Phil Kessel and PK Subban, the pieces that can put the Oilers on the road to a championship.

Written by ebookingservices

In mid-August we still have big names in the league that have not finished their contracts once they reached free agency on July 13, they are those of the forward Phil Kessel and defender PK Subban, and they are not few, rather the opposite, the rumors that place both players in the orbit of the Edmonton Oilers.

Phil Kessel is already far from the top of his game, but the Oilers are already full of stellar play with the presence on their roster of Connor McDavid Y Leon Draisaitl, with the arrival of the hitherto player of the Arizona Coyotes, the tankers would have another line that would give the opposing defense pauseapart from reinforcing an important area for any team that opts for the championship as the power play.

All this without forgetting the champion experience of a player who was the support of another spectacular duo, the one formed by sidney crosby Y Yevgeny Malkin in the last bi-championship of the Pittsburgh Penguins.

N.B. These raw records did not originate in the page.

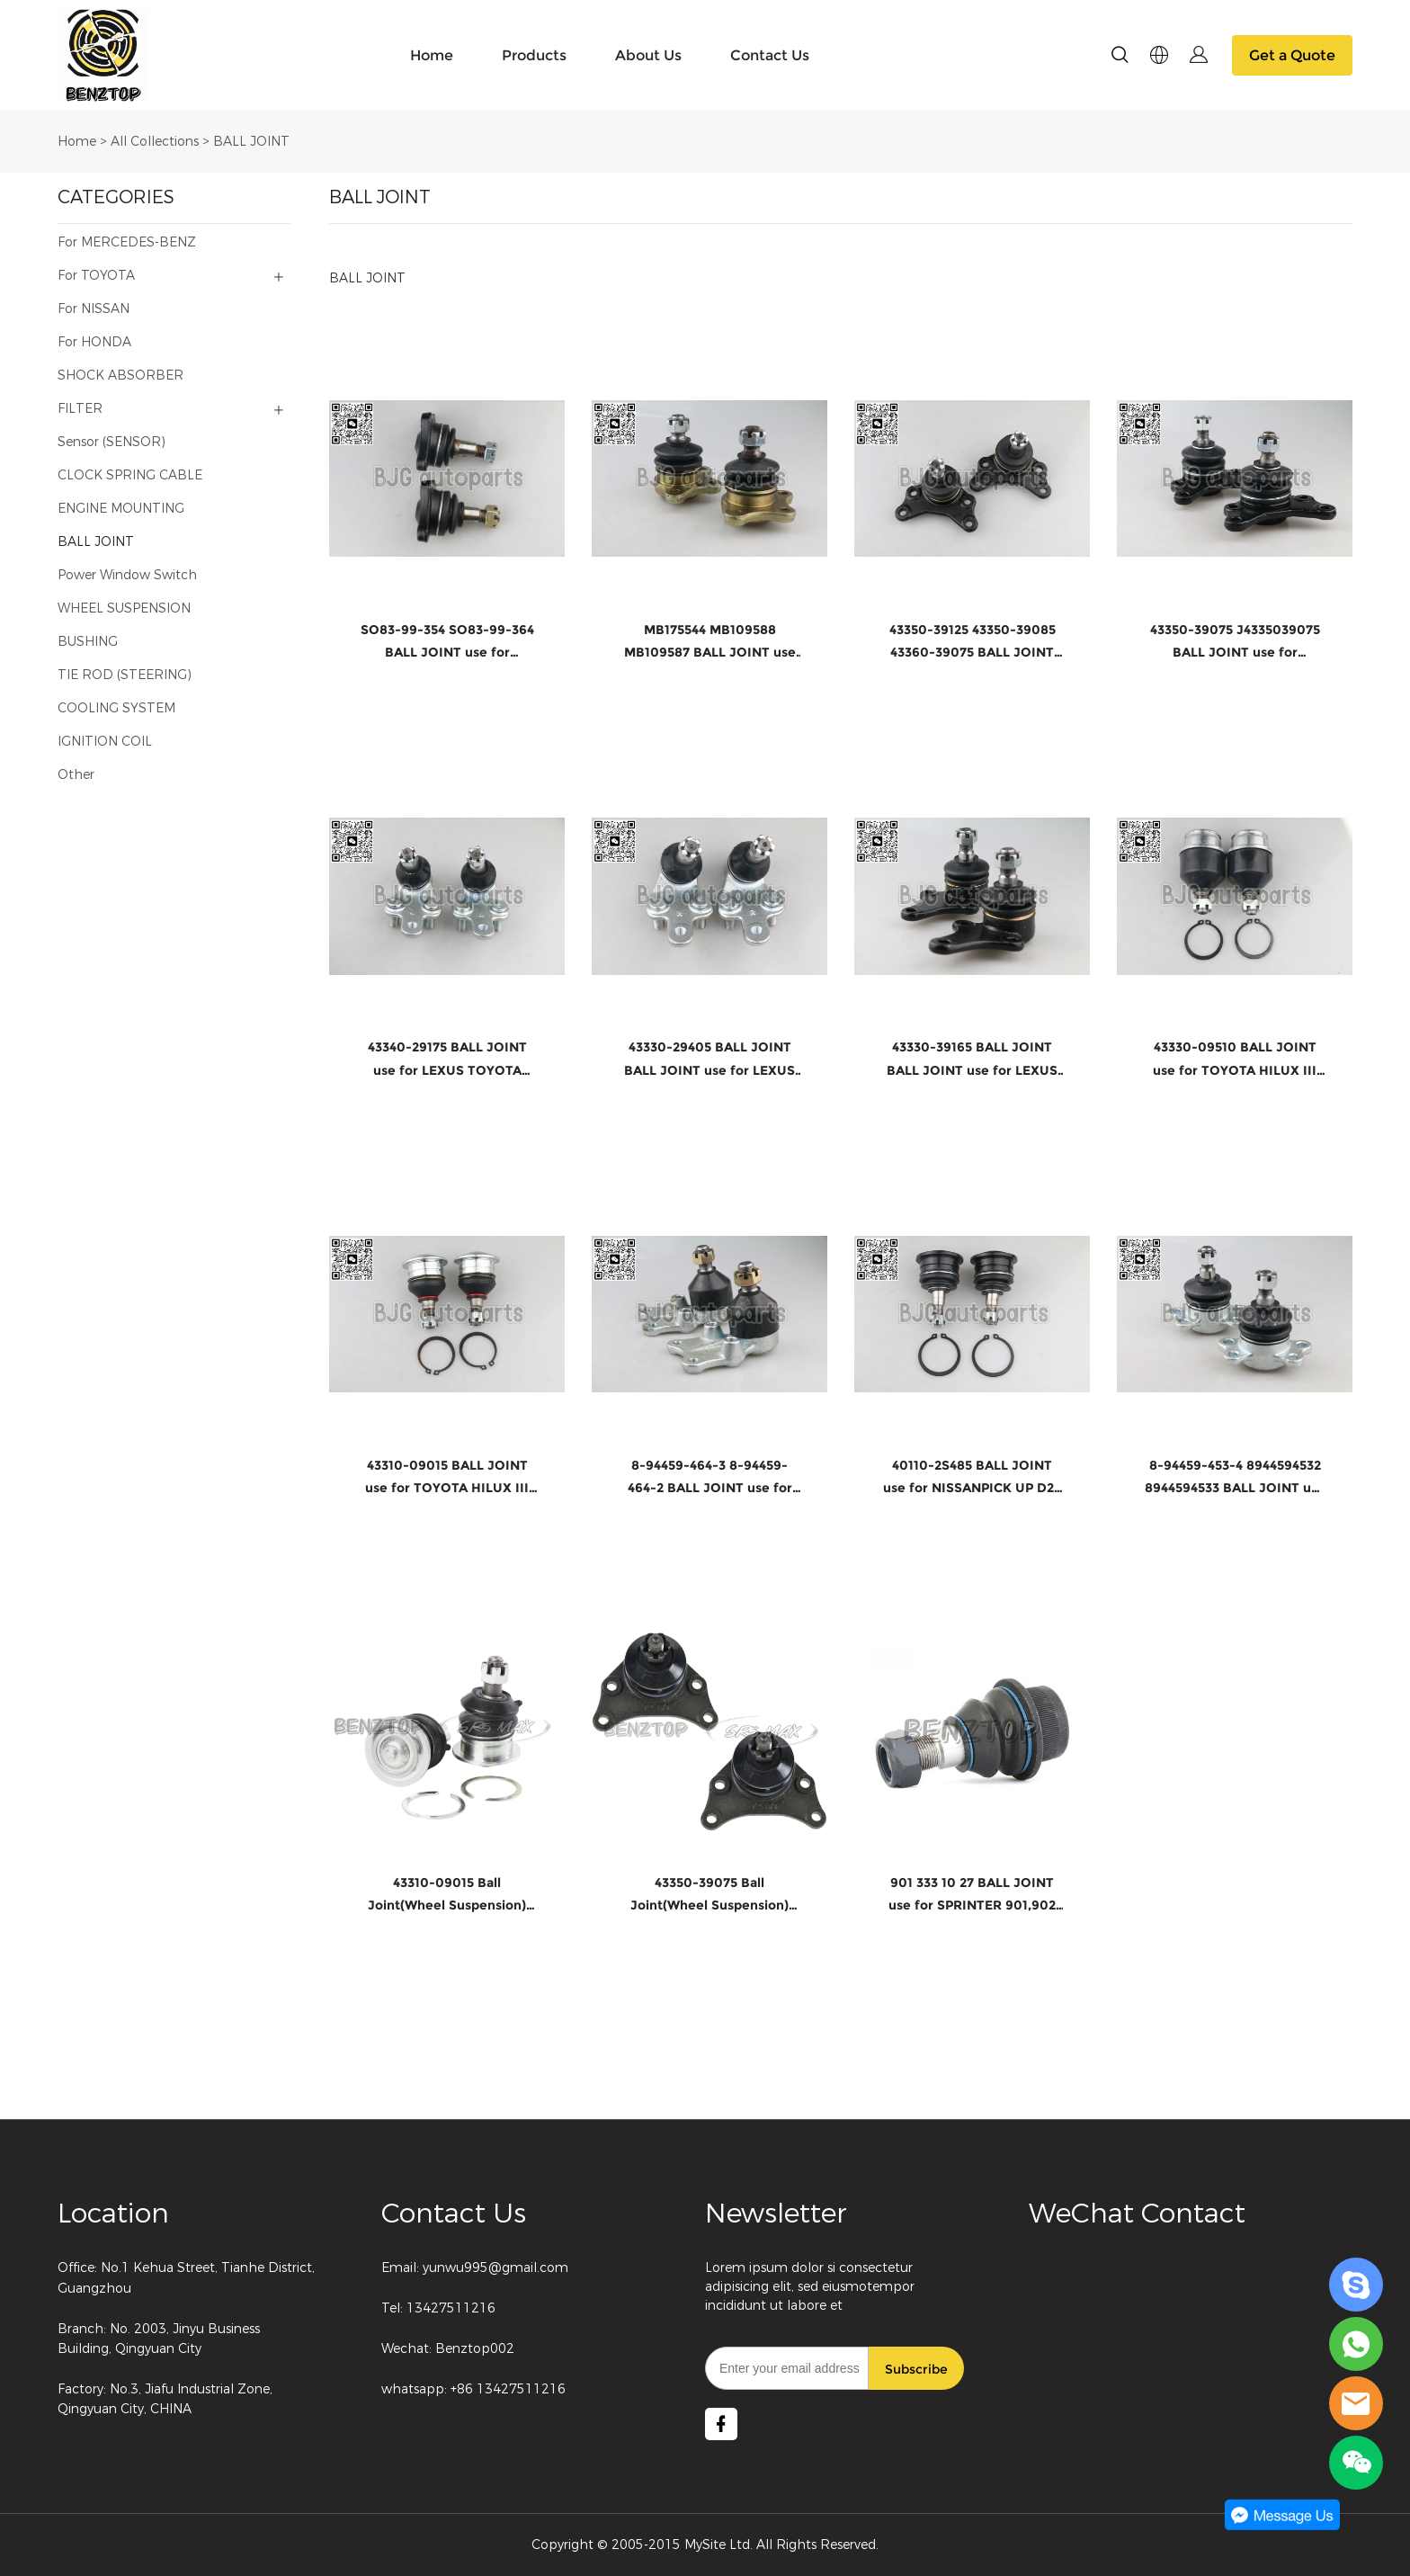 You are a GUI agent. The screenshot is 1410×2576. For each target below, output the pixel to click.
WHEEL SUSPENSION (124, 608)
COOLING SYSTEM (116, 708)
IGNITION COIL (105, 741)
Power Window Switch (127, 575)
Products (534, 55)
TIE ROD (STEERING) (125, 675)
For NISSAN (93, 309)
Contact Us (769, 55)
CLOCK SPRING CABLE (130, 475)
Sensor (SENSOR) (111, 442)
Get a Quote (1292, 55)
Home (431, 55)
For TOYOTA (96, 275)
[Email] (787, 2368)
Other (76, 774)
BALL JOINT (251, 141)
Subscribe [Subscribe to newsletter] (916, 2369)
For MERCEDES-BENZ (127, 242)
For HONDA (94, 342)
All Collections (155, 141)
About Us (648, 55)
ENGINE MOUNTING (121, 508)
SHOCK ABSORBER (120, 375)
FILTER (80, 408)
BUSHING (88, 641)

About Subban PKtrue that not even in his stellar time, the defense was still occupying the blue line, his strong point, if not his ability to threaten the opposing goal from there, something that has been accused over the years. He has experience in playoff, and if it is possible to negotiate an economically advantageous contract, it can be a more than interesting reinforcement.

Open salary space, the challenge of Ken Holland

With the salary limit, not only sports considerations are enough, economic ones count and they are decisive when designing a template. And although the operation is logical from the first point, from the second, today it is unrealizable since Edmonton exceeds the limit this season by just over six million which reaches 82.5 million dollars.

The NHL transfer market is not easy and taking into account that practically a third of the franchises are in the same situation of excess salary, and that those that have that margin are not willing to squander it, the negotiations become a great challenge for the office of Ken Holland.

The general manager does not want to be involved in a spiral in which he ends up transferring players not because the team wins whole, but because the circumstances force him to, a premise that usually translates into ridiculous returns regarding the value of the transferred player.

If Holland finds that gap for the arrival of both players, without a doubt, Edmonton’s betting odds for next season are going to win integers.